▼
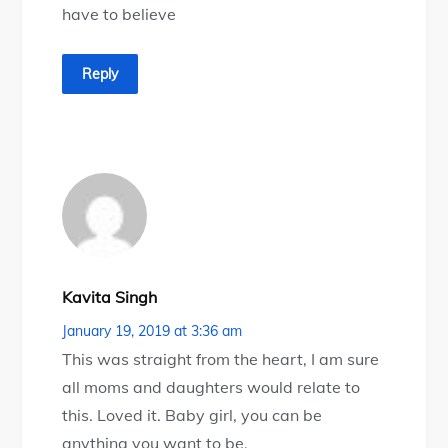
have to believe
Reply
Kavita Singh
January 19, 2019 at 3:36 am
This was straight from the heart, I am sure
all moms and daughters would relate to
this. Loved it. Baby girl, you can be
anything you want to be.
▲
*Your goal:*
All of the material must be given again exactly, though no picture may appear in the copy.

*Written answer:*
have to believe
Reply
Kavita Singh
January 19, 2019 at 3:36 am
This was straight from the heart, I am sure
all moms and daughters would relate to
this. Loved it. Baby girl, you can be
anything you want to be.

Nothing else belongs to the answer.